Comment 1 liunana 2022-09-21 09:01:11 UTC
Hi,

I can't reproduce the crash issue with qemu-kvm-7.1.0-1.el9.x86_64.
qemu command line:
     -device pcie-root-port,id=pcie-root-port-0,multifunction=on,bus=pcie.0,addr=0x1,chassis=1 \
     -device pcie-pci-bridge,id=pcie-pci-bridge-0,addr=0x0,bus=pcie-root-port-0  \
     -chardev socket,id=channel1,path=/tmp/helloworld1,server=on,wait=off \
     -device pci-serial,id=serial0,chardev=channel1,bus=pcie-pci-bridge-0,addr=0x1 \


Would you please help to try the other pci devices to check if you can reproduce this issue?
Thanks a lot!


Best regards
Nana Liu

Comment 2 yalzhang@redhat.com 2022-09-22 01:39:46 UTC
I have tried rtl8139 interface which is also a pci device, the crash can not be reproduced.

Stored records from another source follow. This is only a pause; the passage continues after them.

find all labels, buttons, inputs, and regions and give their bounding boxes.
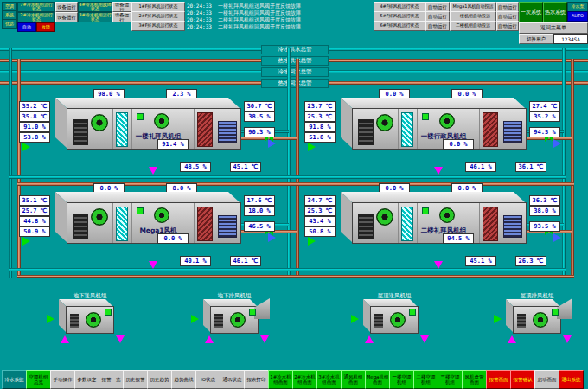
fan-status-button[interactable]: 6#F排风机运行状态: [374, 21, 425, 31]
toolbar-alarm-list-button[interactable]: 报警一览: [99, 370, 124, 389]
main-menu-button[interactable]: 返回主菜单: [519, 22, 588, 34]
toolbar-alarm-ack-button[interactable]: 报警确认: [510, 370, 535, 389]
alarm-time[interactable]: 20:24:33: [187, 3, 212, 9]
valve-position-readout: 0.0 %: [157, 233, 189, 244]
hot-supply-label: 热水供水总管: [261, 56, 329, 66]
return-fan-icon: [439, 113, 455, 129]
supply-fan-icon: [376, 114, 393, 131]
return-air-temp-readout: 35.1 ℃: [19, 195, 50, 206]
section-divider: [398, 203, 399, 243]
airflow-in-arrow: [47, 315, 54, 323]
ahu-body: 一楼礼拜风机组: [67, 108, 241, 150]
toolbar-floor1-ahu-button[interactable]: 一楼空调机组: [389, 370, 414, 389]
fan-icon: [390, 312, 406, 328]
primary-system-button[interactable]: 一次系统: [519, 2, 543, 22]
device-run-button[interactable]: 设备运行: [112, 12, 131, 22]
toolbar-exit-button[interactable]: 退出系统: [559, 370, 584, 389]
nav-line-3: 优选: [2, 19, 17, 29]
vent-fan-unit-3: 屋顶送风机组: [346, 292, 443, 349]
fan-unit-name: 地下送风机组: [42, 292, 138, 300]
chiller-status-chip: 2#冷水机组运行状态: [17, 12, 55, 22]
toolbar-mega-unit-button[interactable]: Mega机组画面: [365, 370, 390, 389]
chiller-status-chip: 3#冷水机组运行状态: [78, 12, 112, 22]
toolbar-floor3-ahu-button[interactable]: 三楼空调机组: [438, 370, 463, 389]
alarm-time[interactable]: 20:24:33: [187, 23, 212, 29]
toolbar-manual-button[interactable]: 手动操作: [50, 370, 75, 389]
toolbar-fancoil-button[interactable]: 风机盘管画面: [462, 370, 487, 389]
hot-trunk-center: [296, 59, 299, 278]
section-divider: [131, 109, 132, 149]
toolbar-comm-status-button[interactable]: 通讯状态: [220, 370, 245, 389]
return-fan-icon: [154, 207, 169, 223]
damper-feedback-readout: 51.8 %: [304, 132, 336, 143]
hot-water-system-button[interactable]: 热水系统: [543, 2, 567, 22]
airflow-in-arrow: [22, 237, 30, 246]
return-air-louver: [358, 214, 374, 239]
toolbar-start-screen-button[interactable]: 启动画面: [534, 370, 559, 389]
toolbar-report-button[interactable]: 报表打印: [244, 370, 269, 389]
toolbar-chilled-water-button[interactable]: 冷水系统: [2, 370, 27, 389]
damper-feedback-readout: 53.8 %: [19, 132, 50, 143]
fan-inlet-louver: [517, 314, 526, 328]
run-indicator: [552, 309, 559, 316]
toolbar-io-status-button[interactable]: IO状态: [195, 370, 220, 389]
toolbar-vent-unit-button[interactable]: 通风机组画面: [341, 370, 366, 389]
run-indicator: [409, 309, 416, 316]
return-air-louver: [73, 119, 88, 145]
damper-feedback-readout: 50.9 %: [19, 226, 50, 237]
return-valve-readout: 45.1 %: [465, 256, 496, 266]
alarm-time[interactable]: 20:24:33: [187, 10, 212, 16]
cooling-coil: [197, 207, 213, 241]
cold-trunk-center: [287, 48, 291, 278]
toolbar-alarm-screen-button[interactable]: 报警画面: [486, 370, 511, 389]
run-indicator: [422, 113, 429, 120]
toolbar-floor2-ahu-button[interactable]: 二楼空调机组: [413, 370, 438, 389]
fan-box-top-face: [203, 299, 258, 306]
auto-run-button[interactable]: 自动运行: [425, 21, 450, 31]
ahu-top-face: [341, 192, 526, 202]
hot-return-label: 热水回水总管: [261, 79, 329, 88]
fan-unit-name: 地下排风机组: [186, 292, 283, 300]
valve-position-readout: 91.4 %: [157, 139, 189, 150]
auto-indicator: AUTO: [567, 11, 588, 22]
toolbar-chiller2-button[interactable]: 2#冷水机组画面: [292, 370, 317, 389]
switch-user-button[interactable]: 切换用户: [519, 34, 553, 44]
fan-box: [66, 306, 114, 334]
device-run-button[interactable]: 设备运行: [55, 12, 78, 22]
toolbar-chiller1-button[interactable]: 1#冷水机组画面: [268, 370, 293, 389]
supply-outlet-damper: [503, 121, 522, 143]
device-run-button[interactable]: 设备运行: [55, 2, 78, 12]
exhaust-fan-status-button[interactable]: 3#F排风机运行状态: [131, 21, 185, 31]
toolbar-trend-curve-button[interactable]: 趋势曲线: [171, 370, 196, 389]
airflow-down-arrow: [434, 261, 443, 269]
supply-air-temp-readout: 27.4 ℃: [529, 101, 560, 112]
fan-box-top-face: [506, 299, 560, 306]
supply-outlet-damper: [218, 215, 237, 238]
airflow-in-arrow: [308, 143, 316, 151]
airflow-up-arrow: [508, 335, 516, 343]
valve-position-readout: 0.0 %: [443, 139, 474, 150]
toolbar-alarm-history-button[interactable]: 历史报警: [123, 370, 148, 389]
filter-section: [401, 207, 413, 241]
cold-distribution-row1: [9, 175, 566, 179]
alarm-time[interactable]: 20:24:33: [187, 16, 212, 22]
cooling-coil: [483, 112, 498, 147]
toolbar-trend-history-button[interactable]: 历史趋势: [147, 370, 172, 389]
ahu-auto-status-button[interactable]: 二楼机组自动投运: [450, 21, 496, 31]
cold-return-label: 冷水回水总管: [261, 67, 329, 77]
fan-box: [513, 306, 561, 334]
fault-chip: 故障: [36, 22, 55, 32]
cooling-coil: [197, 112, 213, 147]
ahu-unit-3: 35.1 ℃ 25.7 ℃ 44.8 % 50.9 % 0.0 % 8.0 % …: [19, 183, 287, 270]
toolbar-ahu-overview-button[interactable]: 空调机组总览: [26, 370, 51, 389]
water-temp-readout: 26.3 ℃: [515, 256, 546, 266]
alarm-text[interactable]: 二楼礼拜风机组回风阀开度反馈故障: [218, 23, 301, 31]
toolbar-setpoint-button[interactable]: 参数设定: [74, 370, 99, 389]
ahu-unit-2: 23.7 ℃ 25.3 ℃ 91.8 % 51.8 % 0.0 % 0.0 % …: [304, 89, 572, 175]
fan-box: [210, 306, 259, 334]
auto-mode-chip: 自动: [17, 22, 36, 32]
auto-run-button[interactable]: 自动运行: [496, 21, 519, 31]
toolbar-chiller3-button[interactable]: 3#冷水机组画面: [316, 370, 342, 389]
mixed-air-temp-readout: 35.8 ℃: [19, 112, 50, 122]
device-run-button[interactable]: 设备运行: [112, 2, 131, 12]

qemu command line generated from libvirt for the xml in comment 0 is like this:
-device '{"driver":"pcie-root-port","port":23,"chassis":8,"id":"pci.8","bus":"pcie.0","addr":"0x2.0x7"}' \
-device '{"driver":"pcie-pci-bridge","id":"pci.16","bus":"pci.8","addr":"0x0"}' \
-add-fd set=0,fd=23,opaque=serial0-source \
-chardev file,id=charserial0,path=/dev/fdset/0,append=on \
-device '{"driver":"pci-serial","chardev":"charserial0","id":"serial0","bus":"pci.16","addr":"0x1"}' \

Comment 4 yalzhang@redhat.com 2022-10-24 03:03:57 UTC
(In reply to jingzhao from comment #3)
> Hello, yalan
> 
> So can we close it based on comment1 & 2
> 
> Thanks
> Jing

I agree. Unpluging a device during boot is not a normal operation since it needs the OS's coorperation. This is a negative scenario. And I can not reproduce it on lastet rhel 9.2. Let me close it. Thank you!